Tbilisi is waiting for war

Read on the website Vestnik Kavkaza

The Foreign Ministry of Georgia urged the international community to pay attention to the plans of the Defense Ministry of Russia to conduct in the Caucasus region, including Abkhazia and South Ossetia, the strategic war games Kavkaz-2012. Georgian politicians are concerned with the  potential connection of the war games and a possible military conflict with Iran. Tbilisi worries that during the war between the USA, NATO and Iran, Moscow might revive military pressure on Georgia and carry out an overthrow operation in Tbilisi.

The head of the General Headquarters of Russian Armed Forces, Nikolay Makarov, announced the plans at the end of 2011. Soon after, the Foreign Ministry of Georgia stated these war games will have an unprecedented character: “Unlike previous years the war games will be held not only in the South Military Federal District of Russia, but also in Armenia, Abkhazia and South Ossetia. All branches of the Armed Forces, Federal Security Service, the Ministry of Emergency Situations and the Federal Security Guard Service will take part in them. It is planned to use all intelligence and communication facilities – electronic, space, unmanned drones, and high-frequency weapon.” According to Georgian diplomats, “Russia provides abbreviated militarization of the occupied Georgian territories, develops military infrastructure and launches offensive armaments, trying to provoke permanent tension in Georgia and in the whole Black Sea region.”

The Foreign Ministry of Georgia addressed the international society and urged it to “pay attention to the fact that the foreign policy of Russia hasn’t changed. It continues aggressive activity, including demonstration of military force and provocations.
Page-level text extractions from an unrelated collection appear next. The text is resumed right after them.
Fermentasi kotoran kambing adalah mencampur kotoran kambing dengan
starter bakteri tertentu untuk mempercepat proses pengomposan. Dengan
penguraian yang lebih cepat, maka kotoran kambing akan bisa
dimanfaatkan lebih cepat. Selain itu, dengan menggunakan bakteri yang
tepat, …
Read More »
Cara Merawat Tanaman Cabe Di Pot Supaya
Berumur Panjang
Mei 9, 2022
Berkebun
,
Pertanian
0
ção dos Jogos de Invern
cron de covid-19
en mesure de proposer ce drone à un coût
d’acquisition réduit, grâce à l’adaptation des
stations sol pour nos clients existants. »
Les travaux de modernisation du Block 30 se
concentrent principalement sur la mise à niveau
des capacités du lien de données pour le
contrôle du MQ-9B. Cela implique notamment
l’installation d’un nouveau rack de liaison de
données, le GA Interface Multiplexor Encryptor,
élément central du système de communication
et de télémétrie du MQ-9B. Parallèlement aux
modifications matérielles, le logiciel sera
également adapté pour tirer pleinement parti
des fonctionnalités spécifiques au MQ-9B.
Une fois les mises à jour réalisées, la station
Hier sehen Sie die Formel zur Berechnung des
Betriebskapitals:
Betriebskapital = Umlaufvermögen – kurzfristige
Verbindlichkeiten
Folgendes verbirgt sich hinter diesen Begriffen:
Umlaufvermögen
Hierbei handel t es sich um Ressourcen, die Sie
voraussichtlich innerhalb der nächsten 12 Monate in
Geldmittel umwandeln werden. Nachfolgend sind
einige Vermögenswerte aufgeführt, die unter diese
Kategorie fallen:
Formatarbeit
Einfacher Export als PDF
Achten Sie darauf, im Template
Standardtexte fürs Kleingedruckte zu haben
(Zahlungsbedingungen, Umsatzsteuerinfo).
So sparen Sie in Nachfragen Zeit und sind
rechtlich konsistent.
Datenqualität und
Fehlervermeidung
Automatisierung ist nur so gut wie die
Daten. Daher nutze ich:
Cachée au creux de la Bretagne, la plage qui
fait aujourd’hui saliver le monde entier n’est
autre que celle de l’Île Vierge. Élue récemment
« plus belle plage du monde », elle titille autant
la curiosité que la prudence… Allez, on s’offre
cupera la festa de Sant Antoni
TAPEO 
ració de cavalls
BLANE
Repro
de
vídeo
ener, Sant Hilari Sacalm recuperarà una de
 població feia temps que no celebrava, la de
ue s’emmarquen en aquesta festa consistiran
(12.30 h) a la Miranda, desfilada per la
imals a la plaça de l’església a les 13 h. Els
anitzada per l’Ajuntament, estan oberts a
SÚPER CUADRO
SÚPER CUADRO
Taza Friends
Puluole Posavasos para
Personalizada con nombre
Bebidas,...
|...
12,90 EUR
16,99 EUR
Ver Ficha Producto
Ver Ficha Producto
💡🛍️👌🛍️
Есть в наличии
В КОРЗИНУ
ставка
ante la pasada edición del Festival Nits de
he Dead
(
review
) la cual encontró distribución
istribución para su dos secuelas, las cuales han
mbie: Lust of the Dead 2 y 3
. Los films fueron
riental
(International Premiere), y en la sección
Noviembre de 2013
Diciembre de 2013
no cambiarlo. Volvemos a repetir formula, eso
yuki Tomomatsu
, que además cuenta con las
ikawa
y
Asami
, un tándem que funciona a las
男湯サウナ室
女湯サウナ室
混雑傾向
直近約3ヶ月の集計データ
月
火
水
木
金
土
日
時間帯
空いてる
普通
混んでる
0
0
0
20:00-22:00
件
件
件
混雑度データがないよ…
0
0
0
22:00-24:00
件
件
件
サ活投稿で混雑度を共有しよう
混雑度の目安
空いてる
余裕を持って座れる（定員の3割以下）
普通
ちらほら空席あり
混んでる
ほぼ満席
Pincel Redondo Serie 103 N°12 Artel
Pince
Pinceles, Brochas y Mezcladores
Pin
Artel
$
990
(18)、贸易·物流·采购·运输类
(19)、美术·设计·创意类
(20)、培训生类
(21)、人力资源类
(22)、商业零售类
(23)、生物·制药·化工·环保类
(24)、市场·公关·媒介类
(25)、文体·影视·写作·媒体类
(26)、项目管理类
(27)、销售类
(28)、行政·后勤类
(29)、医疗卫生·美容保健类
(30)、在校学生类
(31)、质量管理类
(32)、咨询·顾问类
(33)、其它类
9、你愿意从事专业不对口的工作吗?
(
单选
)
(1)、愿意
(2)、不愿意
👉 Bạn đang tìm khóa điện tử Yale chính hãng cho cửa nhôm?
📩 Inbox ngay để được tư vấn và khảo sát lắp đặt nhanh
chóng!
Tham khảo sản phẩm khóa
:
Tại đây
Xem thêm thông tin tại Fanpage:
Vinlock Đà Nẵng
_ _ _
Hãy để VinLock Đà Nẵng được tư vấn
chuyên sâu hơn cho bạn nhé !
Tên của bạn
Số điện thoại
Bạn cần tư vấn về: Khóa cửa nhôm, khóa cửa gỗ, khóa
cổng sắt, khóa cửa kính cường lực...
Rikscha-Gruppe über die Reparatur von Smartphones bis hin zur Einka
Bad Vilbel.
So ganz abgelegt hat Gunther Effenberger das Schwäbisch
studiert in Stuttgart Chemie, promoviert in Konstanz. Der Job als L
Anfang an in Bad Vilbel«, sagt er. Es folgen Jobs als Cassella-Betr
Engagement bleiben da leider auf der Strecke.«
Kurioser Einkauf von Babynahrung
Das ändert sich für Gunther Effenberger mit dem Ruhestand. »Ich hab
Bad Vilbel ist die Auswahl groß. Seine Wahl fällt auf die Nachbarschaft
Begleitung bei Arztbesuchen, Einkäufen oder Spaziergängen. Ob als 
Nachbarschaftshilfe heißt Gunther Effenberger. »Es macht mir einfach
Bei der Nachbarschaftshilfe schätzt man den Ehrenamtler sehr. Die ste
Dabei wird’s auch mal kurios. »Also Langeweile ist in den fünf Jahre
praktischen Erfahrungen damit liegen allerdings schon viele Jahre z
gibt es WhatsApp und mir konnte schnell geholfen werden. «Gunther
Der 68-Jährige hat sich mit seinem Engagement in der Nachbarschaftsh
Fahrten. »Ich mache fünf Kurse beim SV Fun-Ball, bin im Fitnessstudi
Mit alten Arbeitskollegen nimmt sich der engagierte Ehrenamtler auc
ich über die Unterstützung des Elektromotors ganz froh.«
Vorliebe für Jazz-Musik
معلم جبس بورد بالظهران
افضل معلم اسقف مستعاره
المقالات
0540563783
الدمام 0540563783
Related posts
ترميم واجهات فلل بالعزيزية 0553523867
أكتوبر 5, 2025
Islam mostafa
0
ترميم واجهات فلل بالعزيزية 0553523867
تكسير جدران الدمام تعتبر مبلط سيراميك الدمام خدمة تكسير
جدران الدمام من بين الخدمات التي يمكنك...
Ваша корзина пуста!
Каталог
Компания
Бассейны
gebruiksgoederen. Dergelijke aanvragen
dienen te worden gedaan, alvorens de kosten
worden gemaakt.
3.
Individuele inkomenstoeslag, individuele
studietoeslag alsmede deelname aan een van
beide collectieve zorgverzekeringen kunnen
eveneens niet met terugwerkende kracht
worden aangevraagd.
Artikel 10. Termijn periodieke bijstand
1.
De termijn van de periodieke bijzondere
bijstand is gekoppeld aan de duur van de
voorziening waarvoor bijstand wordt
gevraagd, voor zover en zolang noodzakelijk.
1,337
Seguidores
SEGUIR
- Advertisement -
Russia is a source of destabilization and negative events in the international arena.” The statement was announced during political and expert discussion of possible consequences of the war between the USA and Iran for Georgia. “In August 2008 Russia didn’t manage to overthrow the regime in Tbilisi and put a more loyal politician to power,” the independent political scientist Malkhaz Chachava told VK. “In the war begins in the Middle East, nobody would pay attention to Georgia and Russian activity in the South Caucasus. Moscow might use it.”

However, not all local experts agree with such pessimistic forecasts. “Let’s imagine the American-Iranian war began and Russia launched troops toward Tbilisi from South Ossetia. What would it achieve?” the political scientist Josef Tsintsadze said to VK. “Russia couldn’t carry out an overthrow operation in Georgia, as it has no placeman, who could head Tbilisi, and all serious Georgian politicians stand for integration with NATO and the EU. Thus, there is no sense for Russia to occupy whole Georgia.”

Some other experts think that Russia plans more delicate actions. “The Russian war games, which will reach culmination in case of a military campaign against Iran, might be aimed at blocking of communications rather than occupation of territories,” the political expert Nika Imanishvili told VK. “For example, Russia tries to show the world it doesn’t allow construction of a pipeline in the Caspian Sea and across the territory of Georgia. The wide-scaled war games will frighten investors, even if they planned to invest in tourism.”

The Georgian opposition thinks that the Russian Army prepares for preventing possible dislocation of the American Army on the territory of Georgia. One of the leaders of the National Assembly, Yelizbar Dzhavelidze, said that mini-hospitals, opened in regions of the country by Saakashvili every year, are supposed to be hospitals for American soldiers hurt in the Hormuz Starit.

The editor-in-chief of the military analysis magazine Arsenali, Irakly Aladashvili, told VK that “worries are reasonable. It should be noted that one of objectives in the war games is working the way out for supplying the 102nd Russian Military Base in Armenia. And the way passes across Georgia. There is no other variant. Moscow thinks that the military base is blocked, as Georgia forbade transportation of Russian armament through its territory.”

Nevertheless, despite all active discussions of a possible war, the ruling party is calm. “It is a fairy tale for faint hearted. We do not discuss such issues with electorate, as people are not interested in it. Even if the war begins, Russia would hardly dare to do anything, as in this case Moscow would seem to be Iran’s ally, which opens the second front,” one of the leaders of United National Movement, Mamuka Chedia told VK.